> YOUR ASSIGNMENT
A line belongs in the answer if it contains "持仓资讯"; copy every such line from the entries below.

> Dataset entries

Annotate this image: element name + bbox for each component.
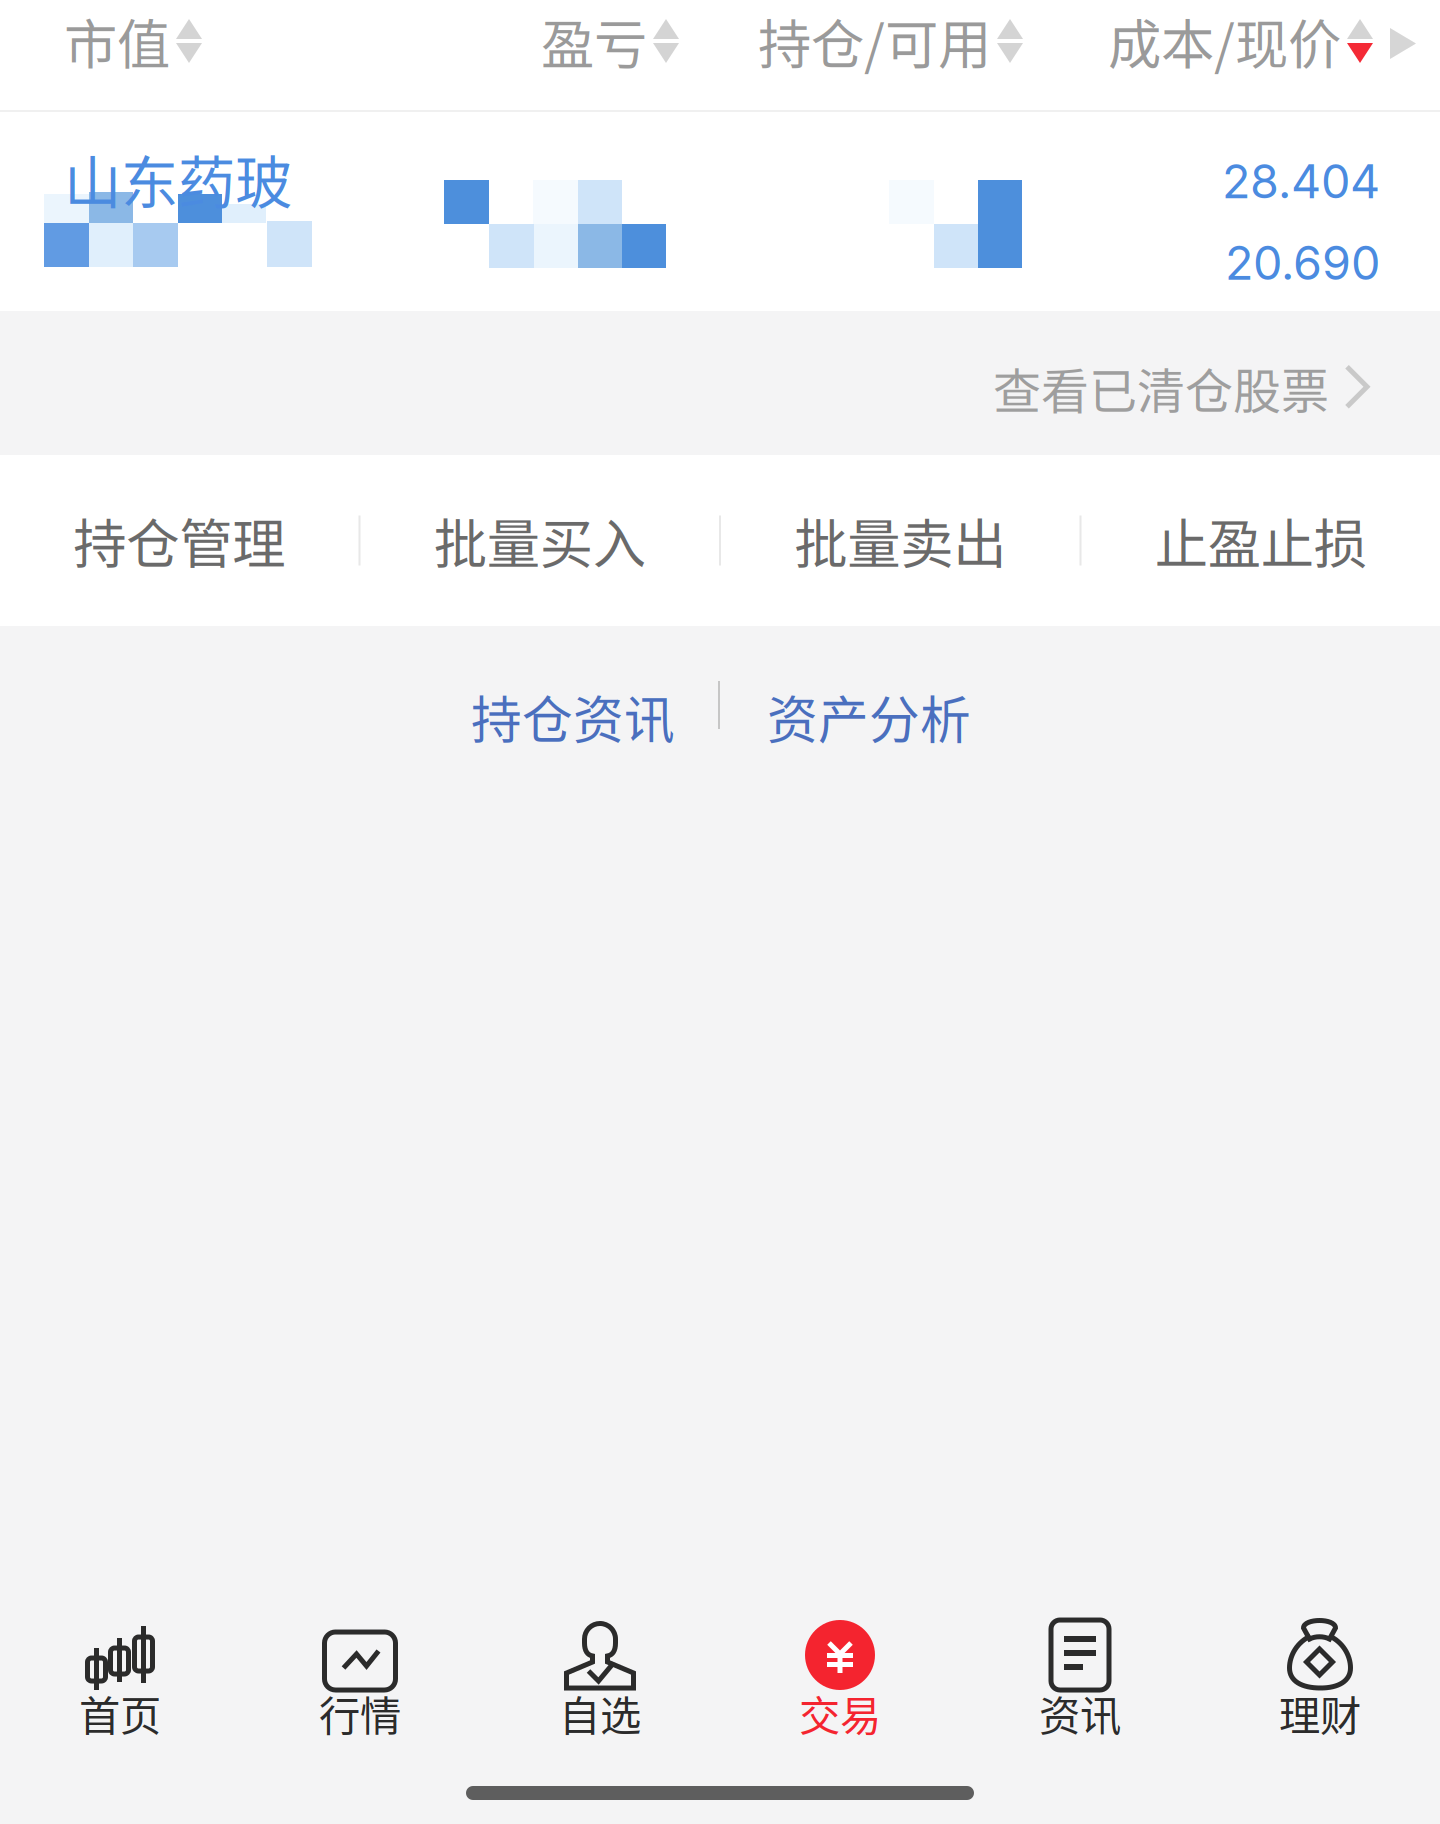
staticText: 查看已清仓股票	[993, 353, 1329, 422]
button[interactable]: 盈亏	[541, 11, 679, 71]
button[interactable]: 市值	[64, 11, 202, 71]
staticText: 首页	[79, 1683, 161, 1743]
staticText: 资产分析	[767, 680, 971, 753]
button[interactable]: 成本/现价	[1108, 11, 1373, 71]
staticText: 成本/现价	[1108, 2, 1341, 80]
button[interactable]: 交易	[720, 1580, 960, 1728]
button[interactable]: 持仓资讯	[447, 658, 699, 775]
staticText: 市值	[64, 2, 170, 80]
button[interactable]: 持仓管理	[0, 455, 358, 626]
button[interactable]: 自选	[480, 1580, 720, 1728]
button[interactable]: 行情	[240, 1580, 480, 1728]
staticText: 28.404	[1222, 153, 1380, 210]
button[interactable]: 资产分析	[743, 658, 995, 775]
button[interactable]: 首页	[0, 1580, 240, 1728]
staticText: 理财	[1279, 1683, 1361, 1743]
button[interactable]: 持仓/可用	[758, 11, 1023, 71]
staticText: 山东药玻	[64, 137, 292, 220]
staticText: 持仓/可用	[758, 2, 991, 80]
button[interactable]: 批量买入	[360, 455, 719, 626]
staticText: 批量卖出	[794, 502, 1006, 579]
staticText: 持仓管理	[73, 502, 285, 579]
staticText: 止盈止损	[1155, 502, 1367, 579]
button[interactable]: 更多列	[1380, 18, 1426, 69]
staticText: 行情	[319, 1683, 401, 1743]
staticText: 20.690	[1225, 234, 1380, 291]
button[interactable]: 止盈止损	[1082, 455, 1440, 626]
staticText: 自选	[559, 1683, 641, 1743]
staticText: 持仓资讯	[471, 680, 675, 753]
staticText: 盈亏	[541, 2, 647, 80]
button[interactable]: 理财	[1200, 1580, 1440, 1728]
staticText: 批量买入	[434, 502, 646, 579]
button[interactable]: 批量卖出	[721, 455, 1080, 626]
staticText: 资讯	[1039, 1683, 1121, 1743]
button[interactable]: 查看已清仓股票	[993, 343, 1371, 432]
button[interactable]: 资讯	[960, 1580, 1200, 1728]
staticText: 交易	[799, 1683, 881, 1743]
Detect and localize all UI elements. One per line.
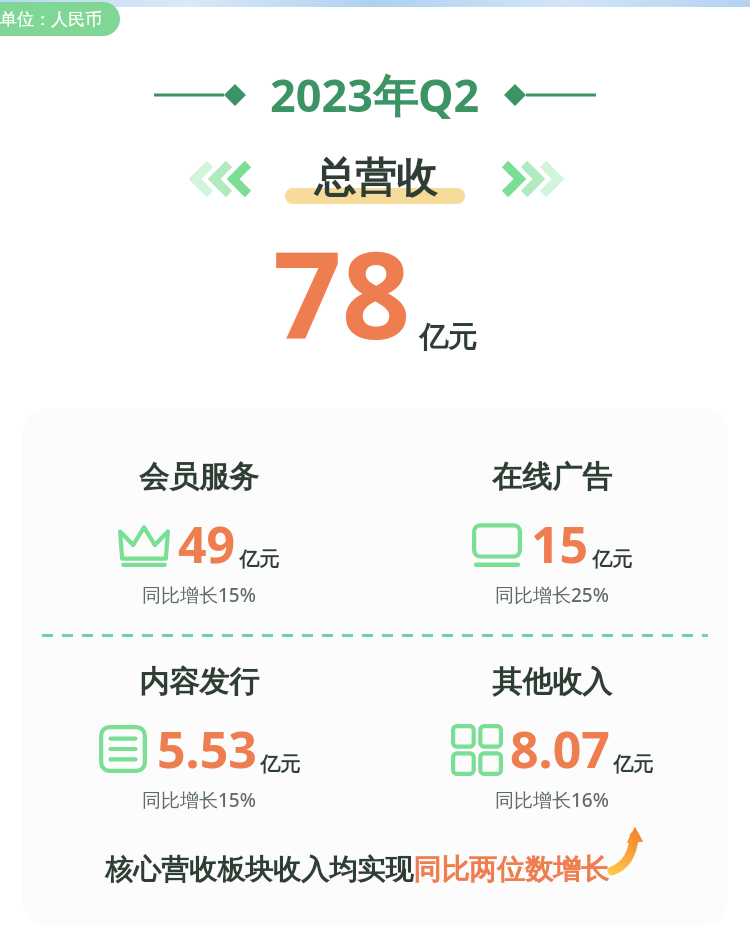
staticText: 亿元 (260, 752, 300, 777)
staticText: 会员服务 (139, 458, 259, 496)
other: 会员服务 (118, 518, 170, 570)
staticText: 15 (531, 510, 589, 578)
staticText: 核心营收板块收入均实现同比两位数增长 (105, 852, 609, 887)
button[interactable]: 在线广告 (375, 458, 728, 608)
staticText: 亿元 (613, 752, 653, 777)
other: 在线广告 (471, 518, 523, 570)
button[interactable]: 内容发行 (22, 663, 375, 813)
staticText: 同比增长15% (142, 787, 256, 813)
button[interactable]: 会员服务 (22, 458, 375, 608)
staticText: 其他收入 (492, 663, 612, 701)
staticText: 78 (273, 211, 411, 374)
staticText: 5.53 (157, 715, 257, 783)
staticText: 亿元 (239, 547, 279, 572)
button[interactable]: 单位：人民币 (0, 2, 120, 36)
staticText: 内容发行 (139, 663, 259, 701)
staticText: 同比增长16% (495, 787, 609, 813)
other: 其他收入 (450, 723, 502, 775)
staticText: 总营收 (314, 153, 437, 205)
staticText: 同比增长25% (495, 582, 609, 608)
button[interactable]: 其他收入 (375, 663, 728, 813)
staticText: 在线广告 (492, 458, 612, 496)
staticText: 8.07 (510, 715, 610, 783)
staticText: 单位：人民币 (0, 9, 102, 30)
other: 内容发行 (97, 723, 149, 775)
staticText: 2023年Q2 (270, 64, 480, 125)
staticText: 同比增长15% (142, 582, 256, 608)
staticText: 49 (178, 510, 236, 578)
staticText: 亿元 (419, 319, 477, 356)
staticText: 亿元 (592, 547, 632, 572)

> YOUR SOLUTION
button[interactable]: 持仓资讯	[447, 658, 699, 775]
staticText: 持仓资讯	[471, 680, 675, 753]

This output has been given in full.